Sämtliche von den Alliierten mitgeschriebenen und entzifferten Funksprüche (Serien ZTPG, ZTPGM, ZTPGR und ZTPGU) sind vorhanden z.B bei den U.K. National Archives (Kew, Richmond, U.K. - früher wurde diese Stelle Public Record Office genannt), Record Groups DEFE3 und HW18. Alle diese wurden als Mikrofilm-Kopie erworben und ausgewertet. Der Katalog der U.K. National Archives ist online suchbar: http://www.nationalarchives.gov.uk/catalogue/default.asp?j=1. Wenn Sie sehen möchten, welche Akten wir für DUIKBOOT bereits ausgewertet haben, dann schauen Sie in diese PDF-Liste:

Haben wir gelesen, dass Autor x in seinem Buch y andere Daten zum Thema bringt als unsere Datenbank?
Vielleicht nicht, aber zur Zeit (Mai 2017) haben wir Zugang zu einer Marine-Bibliothek mit folgenden Büchern:
Was darin zum Thema Uboote steht, wurde gelesen und ausgewertet.
Bestseller, obwohl seit ihrer Publikation Ergänzungen/Korrekturen vorliegen, bleiben
“Axis submarine successes” von Prof. Dr. Jürgen Rohwer (als Projekt „ASS – Erfolge der Achsen-U-Boote“ im HMA weiter geführt von T.Weis) und
“German U-Boat losses during World war II” von Dr. Axel Niestlé.
Möchten Sie mehr Technisches zum Thema erfahren, schaue dann mal in die Werke von Eberhard Rößler.

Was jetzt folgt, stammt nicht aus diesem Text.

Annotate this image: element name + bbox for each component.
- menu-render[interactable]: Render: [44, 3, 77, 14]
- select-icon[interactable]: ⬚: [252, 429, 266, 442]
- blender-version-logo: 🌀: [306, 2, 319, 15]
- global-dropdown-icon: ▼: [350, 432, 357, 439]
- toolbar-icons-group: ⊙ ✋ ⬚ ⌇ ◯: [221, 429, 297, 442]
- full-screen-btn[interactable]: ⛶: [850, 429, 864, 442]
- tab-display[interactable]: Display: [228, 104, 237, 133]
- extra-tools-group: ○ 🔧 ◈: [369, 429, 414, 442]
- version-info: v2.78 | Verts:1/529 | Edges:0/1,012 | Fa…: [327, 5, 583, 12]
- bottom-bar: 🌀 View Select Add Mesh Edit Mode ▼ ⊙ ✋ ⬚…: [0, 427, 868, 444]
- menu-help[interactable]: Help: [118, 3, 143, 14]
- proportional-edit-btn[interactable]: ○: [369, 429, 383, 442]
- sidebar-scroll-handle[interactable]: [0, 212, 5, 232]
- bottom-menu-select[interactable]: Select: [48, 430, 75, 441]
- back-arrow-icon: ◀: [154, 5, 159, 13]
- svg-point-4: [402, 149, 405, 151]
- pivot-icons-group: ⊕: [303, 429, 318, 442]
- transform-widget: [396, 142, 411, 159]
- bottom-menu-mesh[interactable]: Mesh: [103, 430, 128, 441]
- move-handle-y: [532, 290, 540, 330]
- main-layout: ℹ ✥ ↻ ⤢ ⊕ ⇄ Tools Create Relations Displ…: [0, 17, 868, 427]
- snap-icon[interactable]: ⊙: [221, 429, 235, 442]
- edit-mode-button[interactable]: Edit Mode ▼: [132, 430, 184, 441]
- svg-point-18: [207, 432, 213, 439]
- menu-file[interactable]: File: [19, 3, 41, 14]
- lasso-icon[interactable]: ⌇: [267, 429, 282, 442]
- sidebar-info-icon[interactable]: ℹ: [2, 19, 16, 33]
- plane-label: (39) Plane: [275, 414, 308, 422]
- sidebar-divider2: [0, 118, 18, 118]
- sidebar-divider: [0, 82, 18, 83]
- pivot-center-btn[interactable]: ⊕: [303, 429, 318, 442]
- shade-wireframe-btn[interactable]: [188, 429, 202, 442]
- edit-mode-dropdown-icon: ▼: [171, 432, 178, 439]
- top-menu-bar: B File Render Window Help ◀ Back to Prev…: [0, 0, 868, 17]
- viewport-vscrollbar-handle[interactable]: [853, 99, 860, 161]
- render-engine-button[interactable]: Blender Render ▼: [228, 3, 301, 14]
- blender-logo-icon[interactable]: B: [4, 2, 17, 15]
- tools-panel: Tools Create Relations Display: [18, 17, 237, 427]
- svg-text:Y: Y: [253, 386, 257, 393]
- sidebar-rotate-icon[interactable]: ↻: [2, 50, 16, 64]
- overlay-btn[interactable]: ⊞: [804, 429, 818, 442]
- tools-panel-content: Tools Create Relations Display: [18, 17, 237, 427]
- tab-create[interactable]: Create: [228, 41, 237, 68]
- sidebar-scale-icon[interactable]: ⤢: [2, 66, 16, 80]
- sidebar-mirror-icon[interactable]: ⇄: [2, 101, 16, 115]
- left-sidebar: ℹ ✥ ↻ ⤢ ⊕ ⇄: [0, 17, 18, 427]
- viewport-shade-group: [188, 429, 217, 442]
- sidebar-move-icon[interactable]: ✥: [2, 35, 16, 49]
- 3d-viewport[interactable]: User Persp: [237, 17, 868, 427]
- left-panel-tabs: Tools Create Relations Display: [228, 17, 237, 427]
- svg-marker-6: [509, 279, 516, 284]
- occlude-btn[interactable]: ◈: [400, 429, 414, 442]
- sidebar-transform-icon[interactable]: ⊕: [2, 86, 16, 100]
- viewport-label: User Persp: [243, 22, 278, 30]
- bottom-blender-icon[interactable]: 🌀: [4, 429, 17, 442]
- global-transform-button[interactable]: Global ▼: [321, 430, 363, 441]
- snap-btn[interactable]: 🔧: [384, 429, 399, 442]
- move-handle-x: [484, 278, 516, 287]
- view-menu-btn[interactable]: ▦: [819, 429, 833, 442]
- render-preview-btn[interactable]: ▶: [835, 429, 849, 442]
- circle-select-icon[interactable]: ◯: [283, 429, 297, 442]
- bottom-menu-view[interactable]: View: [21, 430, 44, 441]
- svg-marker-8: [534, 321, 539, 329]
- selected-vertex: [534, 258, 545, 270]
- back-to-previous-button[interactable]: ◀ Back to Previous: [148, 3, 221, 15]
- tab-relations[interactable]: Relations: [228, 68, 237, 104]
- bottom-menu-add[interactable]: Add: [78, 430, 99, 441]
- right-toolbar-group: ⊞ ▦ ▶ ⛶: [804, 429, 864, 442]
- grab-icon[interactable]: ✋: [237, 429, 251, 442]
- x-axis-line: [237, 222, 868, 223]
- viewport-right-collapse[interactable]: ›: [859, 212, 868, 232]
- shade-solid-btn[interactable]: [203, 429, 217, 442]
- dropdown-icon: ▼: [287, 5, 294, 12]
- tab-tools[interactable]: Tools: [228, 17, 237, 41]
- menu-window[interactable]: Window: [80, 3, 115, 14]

Als Hilfe beim Studium von alliiertem Quellenmaterial (die Alliierten geben ja geographischen Koordinaten in ihren Berichten an), wurden beim BA-MA und der Bibliothek für Zeitgeschichte (kurz: BfZ, Stuttgart) alle vorhandene Quadratkarten angesehen, ausgewertet und damit ein Umrechnungsprogram hergestellt, das erlaubt, Positionen laut Quadratkarte umzurechnen in Breiten- und Längengrade und umgekehrt.
Hier sehen Sie eine Liste, welche Quadrate (zumindest teilweise) auf welchen Karten abgebildet sind:   Karten die im BA-MA vorhanden sind, sind mit einem “+” vermerkt.
Karten die im BA-MA vorhanden sind, sind mit einem “+” vermerkt.
Geheimtipp: das Marine-Archiv der Bibliothek für Zeitgeschichte (Leitung: Herr T.Weis), obwohl angesiedelt in Stuttgart, ist eine richtige Fundgrube mit viel Wissens- und Anschauungswertem, auch zum Thema U-Boote.

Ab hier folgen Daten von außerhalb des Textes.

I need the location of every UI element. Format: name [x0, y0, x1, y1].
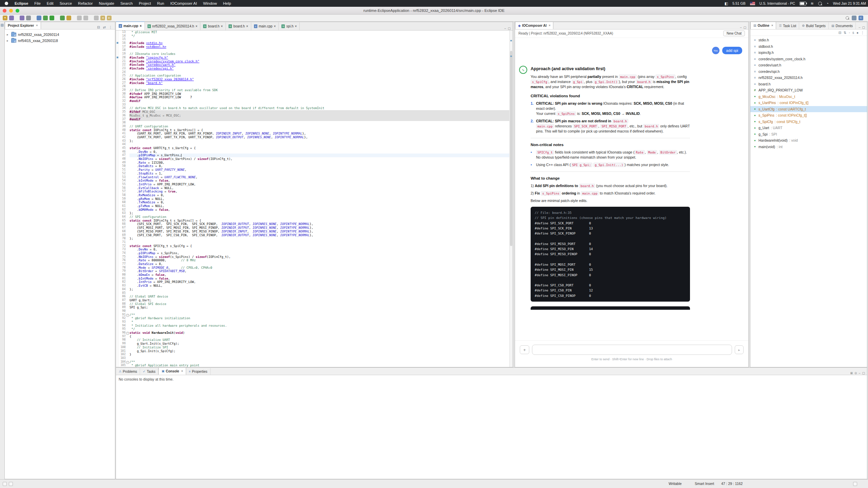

Heute gibt es auch im Internet Umrechnungsprogramme, z.B. http://www.navalgrid.com

Obenstehendes vermittelt Ihnen einen groben Einblick, welche Quellen beim Erstellen der Datenbank verwendet wurden - und werden!
Neben den beschriebenen Quellen gibt es einen Austausch von Fakten und Meinungen mit anderen, die verwandte Themen studieren.

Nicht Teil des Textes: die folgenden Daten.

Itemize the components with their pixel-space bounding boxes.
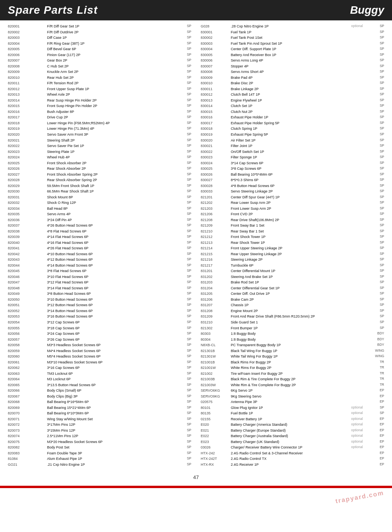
part-id: 820034 [7, 206, 45, 212]
table-row: 830017 Exhaust Pipe Holder Spring 5P SP [200, 120, 385, 126]
table-row: 820008 C Hub Set 2P SP [7, 64, 192, 69]
table-row: 820035 Servo Arms 4P SP [7, 211, 192, 217]
part-badge: SP [178, 149, 192, 154]
part-name: Filter Joint 1P [229, 143, 350, 149]
part-badge: SP [178, 189, 192, 194]
part-badge: SP [178, 160, 192, 166]
part-badge: EP [369, 445, 385, 450]
part-badge: SP [369, 280, 385, 285]
part-badge: SP [178, 274, 192, 280]
part-id: 830018 [200, 126, 229, 132]
part-badge: SP [369, 24, 385, 29]
part-id: 820014 [7, 98, 45, 103]
table-row: 820050 3*10 Button Head Screws 6P SP [7, 297, 192, 303]
part-optional [350, 280, 369, 285]
part-name: Antenna Pipe 3P [229, 399, 350, 405]
part-badge: SP [178, 382, 192, 388]
table-row: 820032 Shock O Ring 12P SP [7, 200, 192, 206]
part-optional [350, 382, 369, 388]
part-name: 2.4G Radio Control Set & 3-Channel Recei… [229, 450, 350, 456]
part-name: Steering Shaft 2P [45, 137, 178, 143]
part-optional [350, 450, 369, 456]
part-badge: SP [369, 64, 385, 69]
table-row: 830012 Clutch Bell 14T 1P SP [200, 92, 385, 98]
table-row: 820023 Steering Plate 1P SP [7, 149, 192, 154]
part-optional [350, 263, 369, 269]
part-badge: SP [369, 92, 385, 98]
page-number: 47 [193, 474, 199, 480]
table-row: 830016 Exhaust Pipe Holder 1P SP [200, 114, 385, 120]
part-name: Bush Adjuster 8P [45, 109, 178, 115]
part-badge: SP [178, 109, 192, 115]
part-badge: SP [369, 405, 385, 411]
part-id: 820012 [7, 86, 45, 92]
part-badge: SP [178, 422, 192, 428]
part-optional [350, 394, 369, 399]
part-name: .28 Cxp Nitro Engine 1P [229, 24, 350, 29]
part-badge: SP [178, 439, 192, 445]
part-optional: optional [350, 410, 369, 416]
table-row: 820066 Body Clips (Small) 6P SP [7, 388, 192, 394]
part-name: Charger/ Receiver Battery Wire Connector… [229, 445, 350, 450]
part-badge: SP [369, 291, 385, 297]
part-badge: SP [178, 41, 192, 47]
part-name: Front Shock Absorber 2P [45, 160, 178, 166]
part-name: Servo Saver Arm Front 3P [45, 132, 178, 138]
part-badge: SP [178, 280, 192, 285]
part-badge: SP [178, 268, 192, 274]
part-id: 820022 [7, 143, 45, 149]
table-row: 831202 Steering And Brake Set 1P SP [200, 274, 385, 280]
part-badge: SP [369, 149, 385, 154]
part-name: Shock O Ring 12P [45, 200, 178, 206]
part-badge: SP [178, 80, 192, 86]
part-id: 820043 [7, 257, 45, 263]
table-row: 830011 Brake Linkage 2P SP [200, 86, 385, 92]
table-row: 820058 M3*3 Headless Socket Screws 6P SP [7, 342, 192, 348]
part-id: 820069 [7, 405, 45, 411]
table-row: 820048 3*14 Flat Head Screws 6P SP [7, 285, 192, 291]
part-id: 820049 [7, 291, 45, 297]
table-row: 821001B Black Rims For Buggy 2P TR [200, 359, 385, 365]
part-badge: SP [369, 126, 385, 132]
table-row: 820018 Lower Hinge Pin (F58.5Mm;R52Mm) 4… [7, 120, 192, 126]
table-row: 820002 F/R Diff Outdrive 2P SP [7, 29, 192, 35]
table-row: 820047 3*12 Flat Head Screws 6P SP [7, 280, 192, 285]
part-name: Front Upper Susp Plate 1P [45, 86, 178, 92]
table-row: 830020 Air Filter Set 1P SP [200, 137, 385, 143]
part-name: 3*17Mm Pins 12P [45, 422, 178, 428]
part-id: 820030 [7, 189, 45, 194]
part-id: 820029 [7, 183, 45, 189]
part-badge: SP [178, 171, 192, 177]
table-row: 830023 Filter Sponge 1P SP [200, 154, 385, 160]
part-name: Servo Saver Pie Set 1P [45, 143, 178, 149]
part-id: 821215 [200, 251, 229, 257]
part-id: 830009 [200, 75, 229, 81]
part-name: Servo Arms 4P [45, 211, 178, 217]
table-row: 820007 Gear Box 2P SP [7, 58, 192, 64]
table-row: SERVO9KG 9Kg Steering Servo EP [200, 394, 385, 399]
part-badge: SP [178, 336, 192, 342]
part-badge: SP [369, 80, 385, 86]
part-badge: SP [369, 240, 385, 246]
part-id: 831202 [200, 274, 229, 280]
table-row: 821208 Rear Drive Shaft(106.8Mm) 2P SP [200, 217, 385, 223]
table-row: 820003 Diff Case 1P SP [7, 35, 192, 41]
part-name: Knuckle Arm Set 2P [45, 69, 178, 75]
part-badge: SP [178, 69, 192, 75]
right-parts-table: G028 .28 Cxp Nitro Engine 1P optional SP… [200, 24, 385, 467]
table-row: 820040 4*16 Flat Head Screws 6P SP [7, 240, 192, 246]
part-badge: SP [178, 154, 192, 160]
part-id: 820045 [7, 268, 45, 274]
part-id: 820051 [7, 302, 45, 308]
part-id: 820062 [7, 365, 45, 371]
table-row: 820019 Lower Hinge Pin (71.3Mm) 4P SP [7, 126, 192, 132]
part-optional [350, 217, 369, 223]
table-row: 820083 Foam Double Tape 3P SP [7, 450, 192, 456]
part-badge: TR [369, 370, 385, 376]
part-name: Center Diff. Out Drive 1P [229, 291, 350, 297]
part-badge: SP [178, 114, 192, 120]
part-badge: SP [369, 114, 385, 120]
part-name: Front Upper Steering Linkage 2P [229, 245, 350, 251]
part-id: 830001 [200, 29, 229, 35]
part-badge: SP [178, 206, 192, 212]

Unser langjähriger kanadischer Freund Eric Zimmerman recherchiert seit viele Jahren operationelle Details über die U-Boot-Geschichte und liefert regelmäßig Beiträge zu DUIKBOOT, vor allem zu U-Boot-Angriffen auf Schiffe und ASW-Angriffe auf U-Boote, besonders solche die von Flugzeugen durchgeführt wurden. Eric ist zusammen mit Norman Franks Autor von “U-boat versus aircraft” (ISBN 1-902304-02-0, publiziert 1998).

Ein anderer Freund, David Sibley, verstarb leider im Mai 2014. Auch er sollte hier erwähnt werden. David’s Recherche bezog sich auf die Geschichte der von U-Booten versenkten/beschädigten Alliierten/Britischen Dampfern und vor allem darüber, was mit ihren Besatzungen geschah. David war uns eine große Hilfe, um die Alliierte Sicht auf Ereignisse gegenüber den selben Ereignissen wie im KTB beschrieben darzustellen.


Wo liegen schwächen der Datenbank?

- Die Angaben zu Flottillen sind dürftig;
- Angaben zu z.B. den (Werft-) Liegezeiten zwischen Feindfahrten fehlen;
- Fehlende Zeitangaben bei viele Datensätze sorgen für Probleme bei der Sortierung nach Datum und Zeit;
- Die Spalten FEIT und REFERENTIE enthalten Text auf Niederländisch;
- …?…
Sollte sich bei diesen Schwachstellen etwas ändern, dann wird es im Forum gemeldet.


Nutzung der Datenbank & Sprachen

Die angebotene Suchmaske und die dazugehörenden Erläuterungen geben dem Leser schon eine Idee wonach er suchen kann. Wollen Sie die Suchmöglichkeiten voll nutzen, dann lohnt es sich bestimmt, die “Erklärung zur Datenbank” zu lesen:
Diese Erklärung ist so aufgestellt das sie sowohl in DE, EN als auch NL zu lesen ist.
Erlaubt die Suchmaske Ihnen nicht zu suchen nach …?..., setze dann eine diesbezügliche Meldung im Forum, und wir prüfen ob wir helfen können.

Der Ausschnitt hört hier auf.